- **EXERCISE OBJECTIVE**
With the pictures left out, output the records below exactly.

- **DATA**
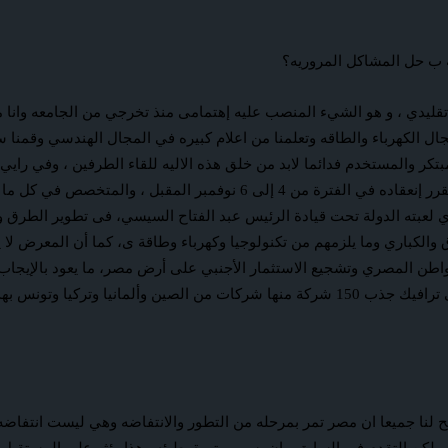
ه ب حل المشاكل المروريه؟
قليدي ، و هو الشيء المنصب عليه إهتمامى منذ تخرجي من الجامعه وانا 
كر والمستخدم فدائما لابد من خلق هذه الاليه للقاء الطرفين ، وفي رايي
الاحتياجات لدي الاخرين و هو ما نقوم به الآن فى معرض إيجى ترافيك المقرر إ
ي لعبته الدولة تحت قيادة الرئيس عبد الفتاح السيسي، فى تطوير الطرق و
 والكباري وما يلزمهم من تكنولوجيا وكهرباء وطاقة ى، كما أن المعرض ل
اطن المصري وتشجيع الاستثمار الأجنبي على أرض مصر، ما يعود بالإيجاب ع
الحوادث المرورية ، كما تستهدف شركة إيجيتك التى ستنظم معرض إيجى ترافيك جذب 150 شركة م
 لنا جميعا ان مصر تمر بمرحله من التطور والانتفاضه وهي ليست انتفاض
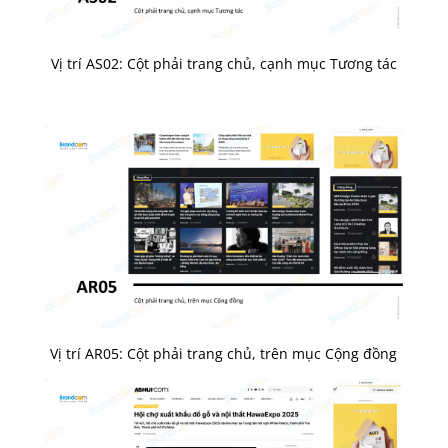
Vị trí AS02: Cột phải trang chủ, cạnh mục Tương tác
Vị trí AR05: Cột phải trang chủ, trên mục Cộng đồng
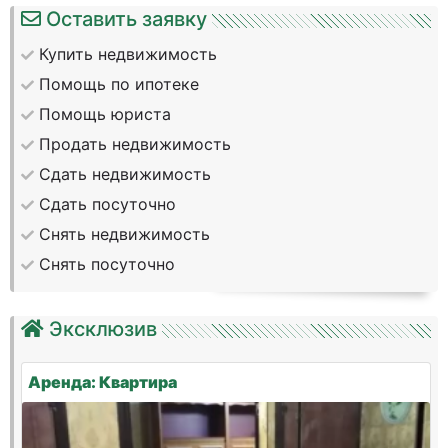
Оставить заявку
Купить недвижимость
Помощь по ипотеке
Помощь юриста
Продать недвижимость
Сдать недвижимость
Сдать посуточно
Снять недвижимость
Снять посуточно
Эксклюзив
Аренда: Квартира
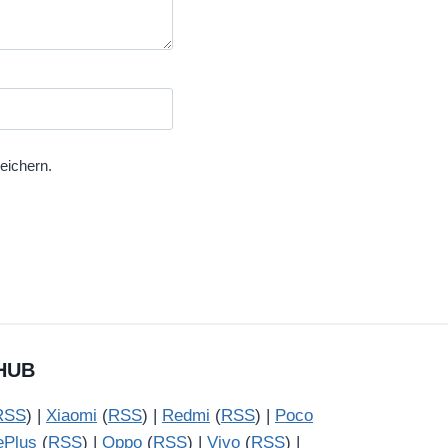
eichern.
HUB
RSS
) |
Xiaomi
(
RSS
) |
Redmi
(
RSS
) |
Poco
ePlus
(
RSS
) |
Oppo
(
RSS
) |
Vivo
(
RSS
) |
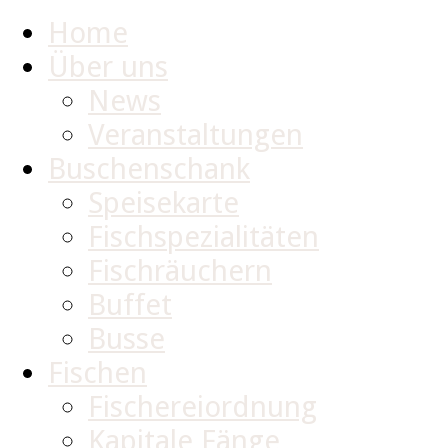
Home
Über uns
News
Veranstaltungen
Buschenschank
Speisekarte
Fischspezialitäten
Fischräuchern
Buffet
Busse
Fischen
Fischereiordnung
Kapitale Fänge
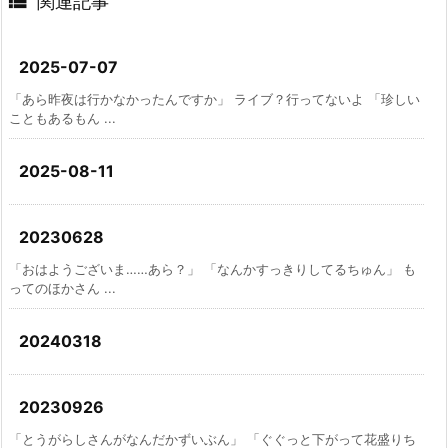

関連記事
2025-07-07
「あら昨夜は行かなかったんですか」 ライブ？行ってないよ 「珍しい
こともあるもん ...
2025-08-11
20230628
「おはようございま……あら？」 「なんかすっきりしてるちゅん」 も
ってのほかさん ...
20240318
20230926
「とうがらしさんがなんだかずいぶん」 「ぐぐっと下がって花盛りち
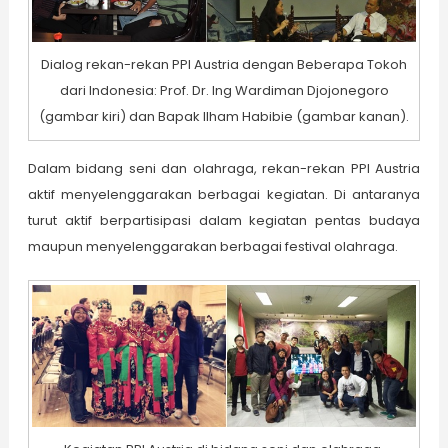
Dialog rekan-rekan PPI Austria dengan Beberapa Tokoh
dari Indonesia: Prof. Dr. Ing Wardiman Djojonegoro
(gambar kiri) dan Bapak Ilham Habibie (gambar kanan).
Dalam bidang seni dan olahraga, rekan-rekan PPI Austria
aktif menyelenggarakan berbagai kegiatan. Di antaranya
turut aktif berpartisipasi dalam kegiatan pentas budaya
maupun menyelenggarakan berbagai festival olahraga.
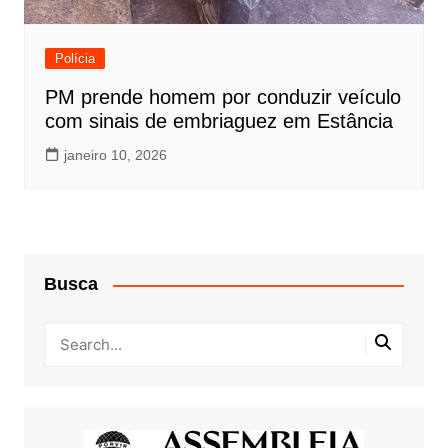
Polícia
PM prende homem por conduzir veículo
com sinais de embriaguez em Estância
janeiro 10, 2026
Busca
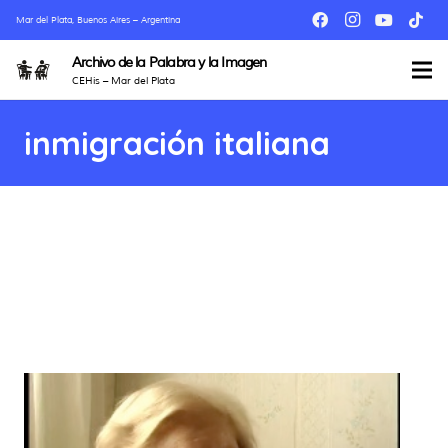
Mar del Plata, Buenos Aires – Argentina
Archivo de la Palabra y la Imagen
CEHis – Mar del Plata
inmigración italiana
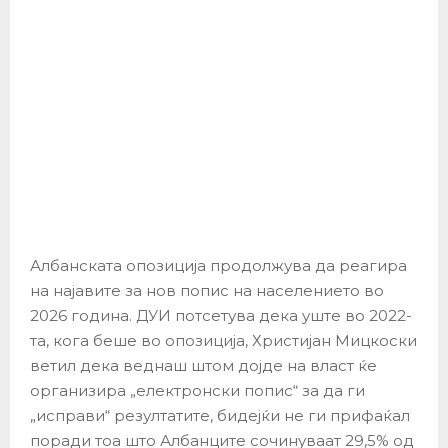
Албанската опозиција продолжува да реагира
на најавите за нов попис на населението во
2026 година. ДУИ потсетува дека уште во 2022-
та, кога беше во опозиција, Христијан Мицкоски
ветил дека веднаш штом дојде на власт ќе
организира „електронски попис“ за да ги
„исправи“ резултатите, бидејќи не ги прифаќал
поради тоа што Албанците сочинуваат 29,5% од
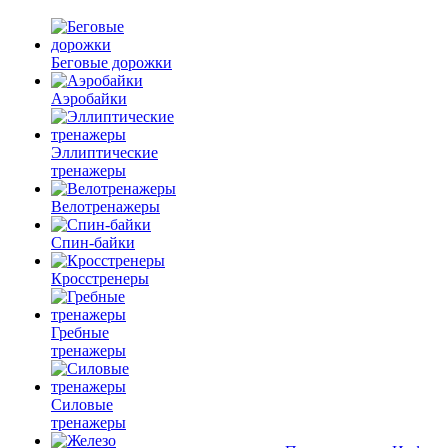
Беговые дорожки
Аэробайки
Эллиптические
тренажеры
Велотренажеры
Спин-байки
Кросстренеры
Гребные
тренажеры
Силовые
тренажеры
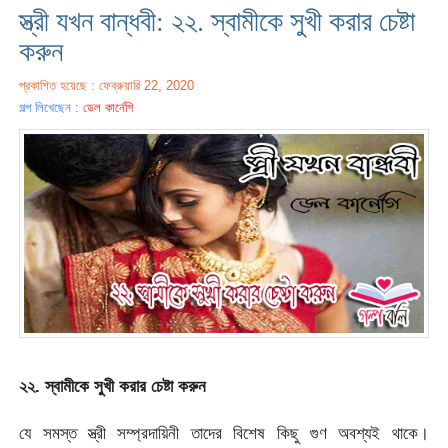
স্ত্রী যখন বান্ধবী: ২২. স্বামীকে সুখী করার চেষ্টা
করুন
প্রকাশিত হয়েছে : ফেব্রুয়ারি 22, 2020
গল্প লিখেছেন :
ডেল কার্নেগি
২২. স্বামীকে সুখী করার চেষ্টা করুন
যে সমস্ত স্ত্রী সম্প্রদায়িনী তাদের বিশেষ কিছু গুণ অবশ্যই থাকে।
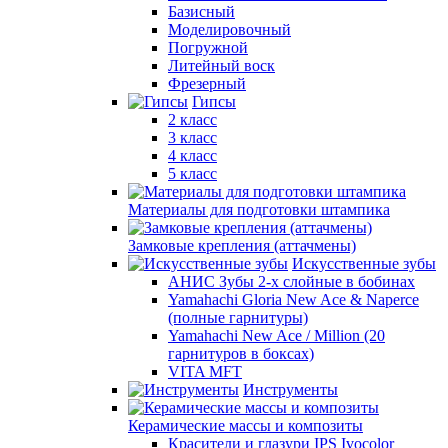
Базисный
Моделировочный
Погружной
Литейный воск
Фрезерный
Гипсы
2 класс
3 класс
4 класс
5 класс
Материалы для подготовки штампика
Замковые крепления (аттачмены)
Искусственные зубы
АНИС Зубы 2-х слойные в бобинах
Yamahachi Gloria New Ace & Naperce
(полные гарнитуры)
Yamahachi New Ace / Million (20
гарнитуров в боксах)
VITA MFT
Инструменты
Керамические массы и композиты
Красители и глазури IPS Ivocolor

- **TASK OUTPUT**
ه ب حل المشاكل المروريه؟
قليدي ، و هو الشيء المنصب عليه إهتمامى منذ تخرجي من الجامعه وانا 
كر والمستخدم فدائما لابد من خلق هذه الاليه للقاء الطرفين ، وفي رايي
الاحتياجات لدي الاخرين و هو ما نقوم به الآن فى معرض إيجى ترافيك المقرر إ
ي لعبته الدولة تحت قيادة الرئيس عبد الفتاح السيسي، فى تطوير الطرق و
 والكباري وما يلزمهم من تكنولوجيا وكهرباء وطاقة ى، كما أن المعرض ل
اطن المصري وتشجيع الاستثمار الأجنبي على أرض مصر، ما يعود بالإيجاب ع
الحوادث المرورية ، كما تستهدف شركة إيجيتك التى ستنظم معرض إيجى ترافيك جذب 150 شركة م
 لنا جميعا ان مصر تمر بمرحله من التطور والانتفاضه وهي ليست انتفاض
Vị trí AS02: Cột phải trang chủ, cạnh mục Tương tác
Vị trí AR05: Cột phải trang chủ, trên mục Cộng đồng
Оставить заявку
Купить недвижимость
Помощь по ипотеке
Помощь юриста
Продать недвижимость
Сдать недвижимость
Сдать посуточно
Снять недвижимость
Снять посуточно
Эксклюзив
Аренда: Квартира
eichern.
HUB
RSS
) |
Xiaomi
(
RSS
) |
Redmi
(
RSS
) |
Poco
ePlus
(
RSS
) |
Oppo
(
RSS
) |
Vivo
(
RSS
) |
Home
Über uns
News
Veranstaltungen
Buschenschank
Speisekarte
Fischspezialitäten
Fischräuchern
Buffet
Busse
Fischen
Fischereiordnung
Kapitale Fänge

関連記事
2025-07-07
「あら昨夜は行かなかったんですか」 ライブ？行ってないよ 「珍しい
こともあるもん ...
2025-08-11
20230628
「おはようございま……あら？」 「なんかすっきりしてるちゅん」 も
ってのほかさん ...
20240318
20230926
「とうがらしさんがなんだかずいぶん」 「ぐぐっと下がって花盛りち
Dialog rekan-rekan PPI Austria dengan Beberapa Tokoh
dari Indonesia: Prof. Dr. Ing Wardiman Djojonegoro
(gambar kiri) dan Bapak Ilham Habibie (gambar kanan).
Dalam bidang seni dan olahraga, rekan-rekan PPI Austria
aktif menyelenggarakan berbagai kegiatan. Di antaranya
turut aktif berpartisipasi dalam kegiatan pentas budaya
maupun menyelenggarakan berbagai festival olahraga.
Polícia
PM prende homem por conduzir veículo
com sinais de embriaguez em Estância
janeiro 10, 2026
Busca
Mar del Plata, Buenos Aires – Argentina
Archivo de la Palabra y la Imagen
CEHis – Mar del Plata
inmigración italiana
Албанската опозиција продолжува да реагира
на најавите за нов попис на населението во
2026 година. ДУИ потсетува дека уште во 2022-
та, кога беше во опозиција, Христијан Мицкоски
ветил дека веднаш штом дојде на власт ќе
организира „електронски попис“ за да ги
„исправи“ резултатите, бидејќи не ги прифаќал
поради тоа што Албанците сочинуваат 29,5% од
Беговые дорожки
Аэробайки
Эллиптические
тренажеры
Велотренажеры
Спин-байки
Кросстренеры
Гребные
тренажеры
Силовые
тренажеры
স্ত্রী যখন বান্ধবী: ২২. স্বামীকে সুখী করার চেষ্টা
করুন
প্রকাশিত হয়েছে : ফেব্রুয়ারি 22, 2020
গল্প লিখেছেন :
ডেল কার্নেগি
২২. স্বামীকে সুখী করার চেষ্টা করুন
যে সমস্ত স্ত্রী সম্প্রদায়িনী তাদের বিশেষ কিছু গুণ অবশ্যই থাকে।
Базисный
Моделировочный
Погружной
Литейный воск
Фрезерный
Гипсы
2 класс
3 класс
4 класс
5 класс
Материалы для подготовки штампика
Замковые крепления (аттачмены)
Искусственные зубы
АНИС Зубы 2-х слойные в бобинах
Yamahachi Gloria New Ace & Naperce
(полные гарнитуры)
Yamahachi New Ace / Million (20
гарнитуров в боксах)
VITA MFT
Инструменты
Керамические массы и композиты
Красители и глазури IPS Ivocolor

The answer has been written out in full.